Aim of the task: Copy every line of the data in which the word "Home" occurs.

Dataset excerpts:
____

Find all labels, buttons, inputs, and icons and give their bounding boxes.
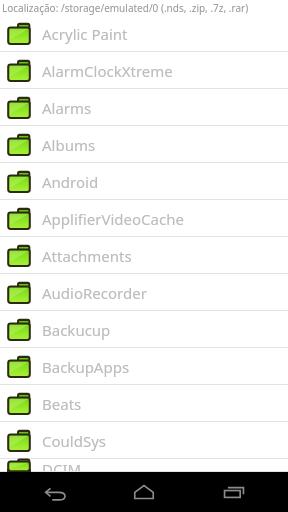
staticText: AudioRecorder: [42, 283, 147, 303]
button[interactable]: Android: [0, 163, 288, 200]
staticText: CouldSys: [42, 431, 106, 451]
button[interactable]: DCIM: [0, 459, 288, 472]
staticText: Backucup: [42, 320, 111, 340]
staticText: BackupApps: [42, 357, 130, 377]
button[interactable]: Localização: /storage/emulated/0 (.nds, …: [0, 0, 288, 15]
button[interactable]: CouldSys: [0, 422, 288, 459]
button[interactable]: ApplifierVideoCache: [0, 200, 288, 237]
staticText: Localização: /storage/emulated/0 (.nds, …: [2, 1, 249, 15]
button[interactable]: Home: [108, 472, 180, 512]
staticText: Android: [42, 172, 99, 192]
button[interactable]: Attachments: [0, 237, 288, 274]
button[interactable]: AudioRecorder: [0, 274, 288, 311]
button[interactable]: Back: [18, 472, 90, 512]
staticText: ApplifierVideoCache: [42, 209, 184, 229]
button[interactable]: AlarmClockXtreme: [0, 52, 288, 89]
button[interactable]: Albums: [0, 126, 288, 163]
staticText: Acrylic Paint: [42, 24, 128, 44]
button[interactable]: Acrylic Paint: [0, 15, 288, 52]
button[interactable]: BackupApps: [0, 348, 288, 385]
button[interactable]: Recent apps: [198, 472, 270, 512]
staticText: DCIM: [42, 459, 82, 472]
staticText: AlarmClockXtreme: [42, 61, 173, 81]
staticText: Attachments: [42, 246, 132, 266]
button[interactable]: Beats: [0, 385, 288, 422]
staticText: Beats: [42, 394, 82, 414]
staticText: Alarms: [42, 98, 92, 118]
button[interactable]: Alarms: [0, 89, 288, 126]
staticText: Albums: [42, 135, 96, 155]
button[interactable]: Backucup: [0, 311, 288, 348]
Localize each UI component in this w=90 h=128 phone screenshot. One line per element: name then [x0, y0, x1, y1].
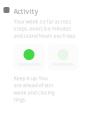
staticText: Your week so far across steps, exercise …	[14, 18, 76, 39]
staticText: Keep it up. You are ahead of last week a…	[14, 75, 54, 103]
staticText: Activity	[14, 7, 38, 16]
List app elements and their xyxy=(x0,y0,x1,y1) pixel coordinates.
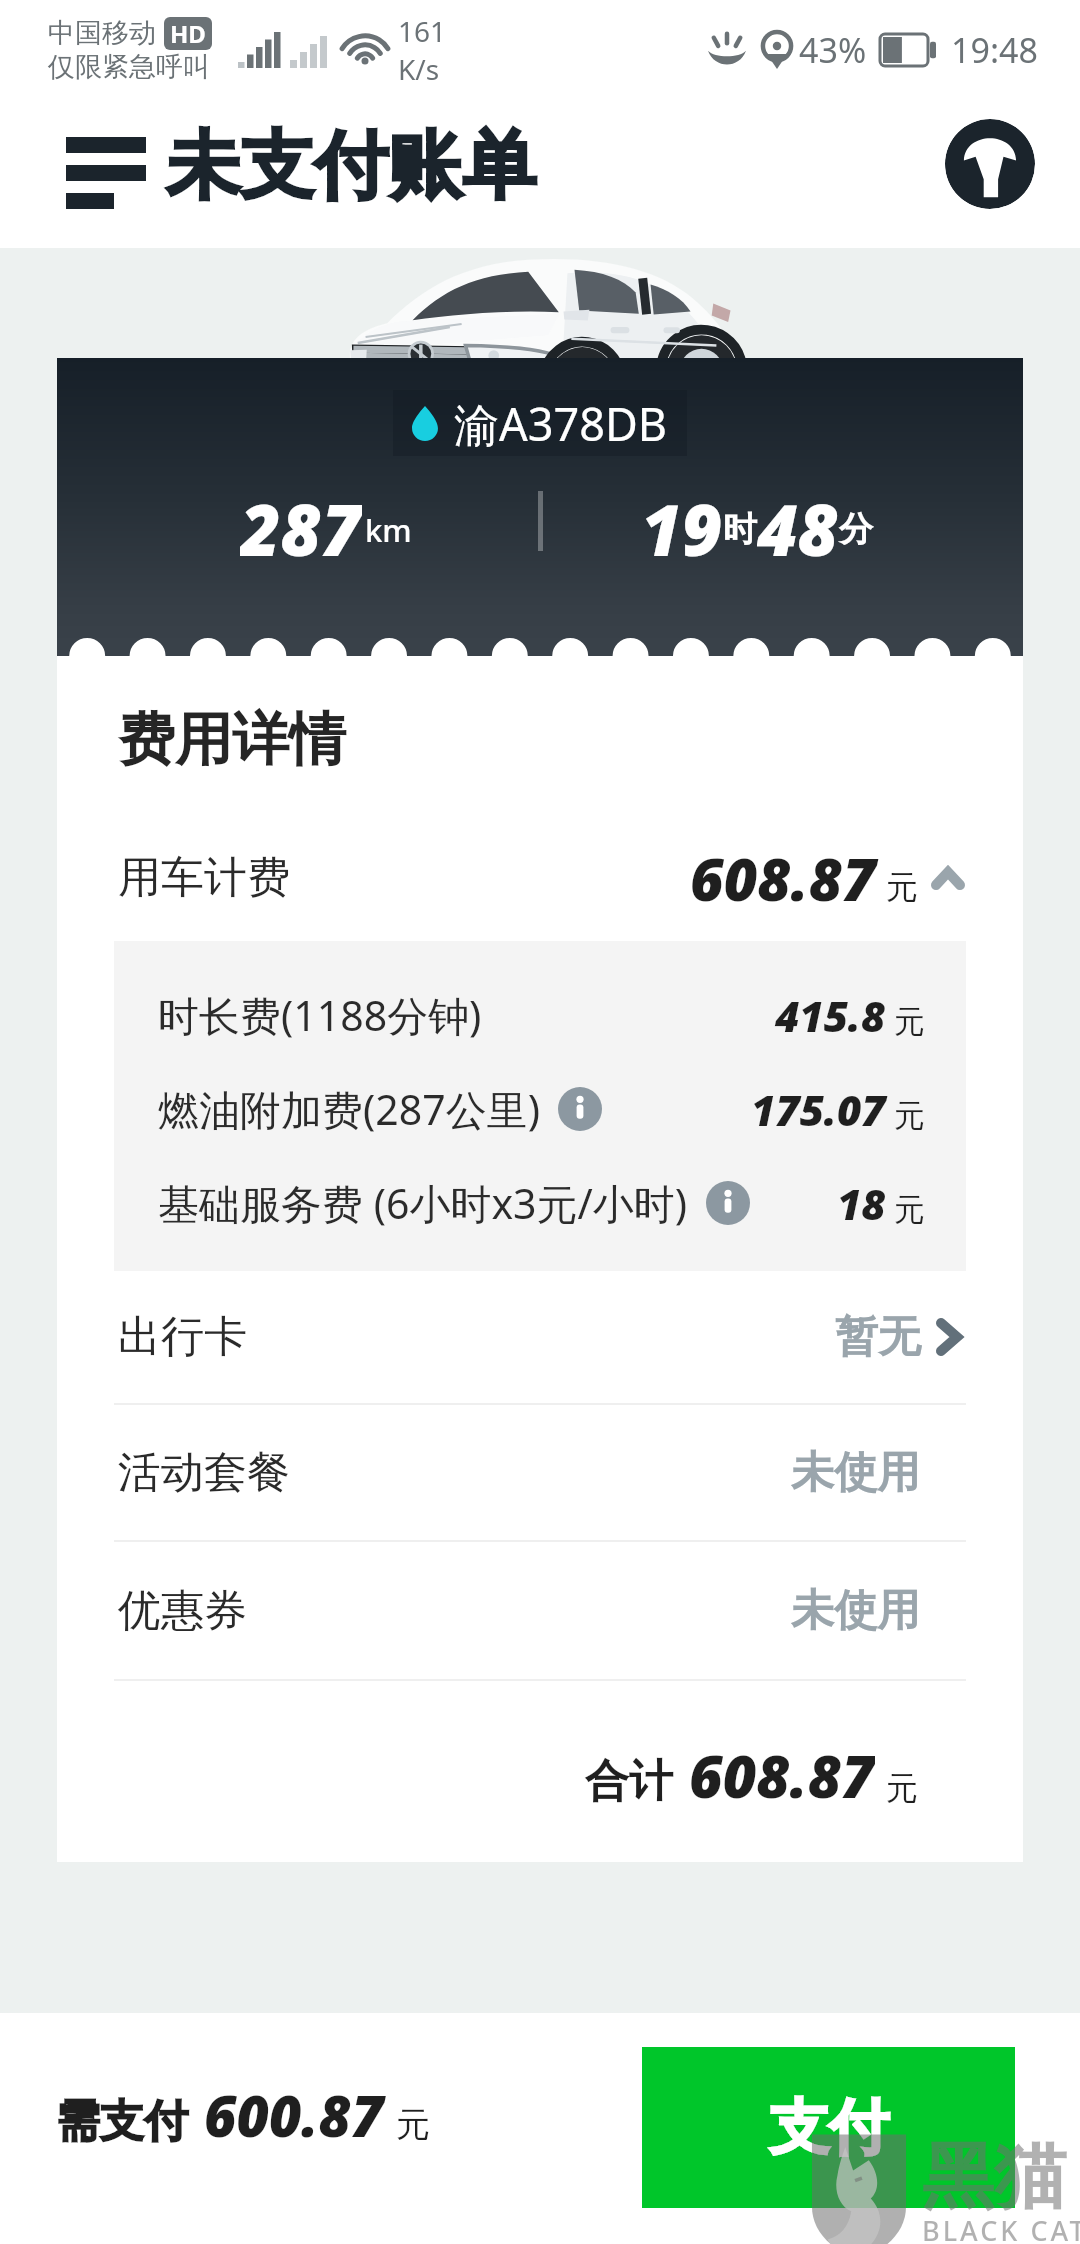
staticText: 元 xyxy=(886,1768,918,1808)
button[interactable]: 出行卡 xyxy=(57,1271,1023,1403)
button[interactable]: 优惠券 xyxy=(57,1542,1023,1679)
staticText: 时长费(1188分钟) xyxy=(158,987,482,1043)
staticText: 用车计费 xyxy=(118,851,290,905)
staticText: 未支付账单 xyxy=(166,120,536,213)
staticText: 48 xyxy=(757,481,839,561)
staticText: 19:48 xyxy=(951,27,1038,73)
button[interactable]: 活动套餐 xyxy=(57,1405,1023,1540)
staticText: 中国移动 xyxy=(48,16,156,50)
staticText: 161 xyxy=(398,12,447,50)
staticText: 600.87 xyxy=(204,2077,384,2153)
staticText: 分 xyxy=(839,508,873,551)
staticText: 608.87 xyxy=(690,839,876,918)
staticText: 支付 xyxy=(769,2090,889,2166)
staticText: K/s xyxy=(398,50,440,88)
staticText: 暂无 xyxy=(835,1310,921,1364)
staticText: 基础服务费 (6小时x3元/小时) xyxy=(158,1175,688,1231)
staticText: 608.87 xyxy=(689,1736,875,1814)
staticText: 未使用 xyxy=(791,1446,920,1500)
staticText: BLACK CAT xyxy=(922,2212,1080,2244)
staticText: 287 xyxy=(240,481,362,561)
staticText: 元 xyxy=(396,2103,430,2146)
staticText: 元 xyxy=(894,1096,925,1135)
staticText: 未使用 xyxy=(791,1584,920,1638)
staticText: 费用详情 xyxy=(118,704,346,776)
staticText: 元 xyxy=(894,1190,925,1229)
staticText: 渝A378DB xyxy=(454,393,668,454)
button[interactable]: 用车计费 xyxy=(57,832,1023,924)
staticText: 415.8 xyxy=(775,987,886,1044)
button[interactable]: Menu xyxy=(58,122,154,212)
staticText: 43% xyxy=(799,27,867,73)
staticText: 活动套餐 xyxy=(118,1446,290,1500)
staticText: 仅限紧急呼叫 xyxy=(48,50,210,84)
staticText: 合计 xyxy=(585,1754,673,1809)
staticText: 燃油附加费(287公里) xyxy=(158,1081,540,1137)
staticText: 黑猫 xyxy=(922,2132,1066,2223)
staticText: 18 xyxy=(837,1175,886,1232)
staticText: 元 xyxy=(894,1002,925,1041)
staticText: 时 xyxy=(723,508,757,551)
staticText: 19 xyxy=(641,481,723,561)
staticText: 175.07 xyxy=(751,1081,886,1138)
staticText: km xyxy=(365,509,412,551)
staticText: 元 xyxy=(886,867,918,907)
button[interactable]: Customer service xyxy=(938,112,1042,216)
staticText: HD xyxy=(170,17,206,50)
staticText: 优惠券 xyxy=(118,1584,247,1638)
staticText: 需支付 xyxy=(56,2094,188,2149)
staticText: 出行卡 xyxy=(118,1310,247,1364)
button[interactable]: 支付 xyxy=(642,2047,1015,2208)
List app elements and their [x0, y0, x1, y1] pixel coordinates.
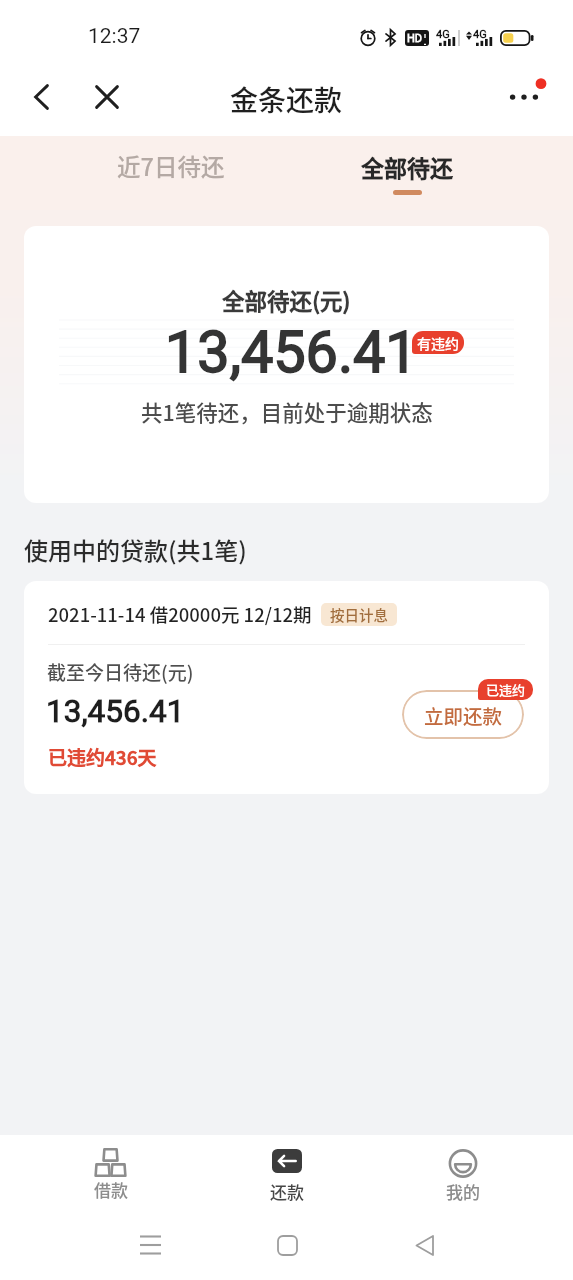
- button[interactable]: Back: [404, 1225, 444, 1265]
- staticText: 4G: [436, 28, 450, 41]
- staticText: 已违约436天: [48, 743, 157, 771]
- staticText: 借款: [94, 1177, 128, 1202]
- button[interactable]: Recents: [130, 1225, 170, 1265]
- button[interactable]: 借款: [22, 1135, 199, 1215]
- staticText: 共1笔待还，目前处于逾期状态: [141, 396, 433, 427]
- button[interactable]: 近7日待还: [57, 146, 285, 186]
- button[interactable]: More options: [500, 75, 546, 121]
- staticText: 12:37: [88, 24, 141, 49]
- staticText: 13,456.41: [165, 319, 418, 386]
- staticText: 按日计息: [330, 604, 388, 625]
- staticText: 13,456.41: [46, 693, 185, 730]
- staticText: 使用中的贷款(共1笔): [24, 532, 247, 567]
- button[interactable]: Back: [19, 75, 63, 119]
- staticText: 4G: [473, 28, 487, 41]
- button[interactable]: 我的: [375, 1135, 551, 1215]
- staticText: 金条还款: [230, 79, 343, 120]
- button[interactable]: 立即还款: [402, 690, 524, 739]
- staticText: 我的: [446, 1179, 480, 1204]
- button[interactable]: 还款: [199, 1135, 375, 1215]
- staticText: 还款: [270, 1179, 304, 1204]
- staticText: 有违约: [417, 333, 459, 353]
- button[interactable]: Home: [267, 1225, 307, 1265]
- staticText: HD: [407, 32, 423, 45]
- staticText: 立即还款: [424, 701, 503, 729]
- staticText: 已违约: [486, 680, 526, 699]
- staticText: 截至今日待还(元): [47, 658, 194, 686]
- staticText: 全部待还(元): [222, 284, 351, 317]
- staticText: 近7日待还: [117, 149, 225, 183]
- button[interactable]: 全部待还: [293, 150, 521, 200]
- staticText: 2021-11-14 借20000元 12/12期: [48, 601, 312, 628]
- button[interactable]: Close: [85, 75, 129, 119]
- staticText: 全部待还: [361, 150, 453, 183]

____

Task answer:
button[interactable]: Home: [108, 472, 180, 512]
- button[interactable]: Home: [267, 1225, 307, 1265]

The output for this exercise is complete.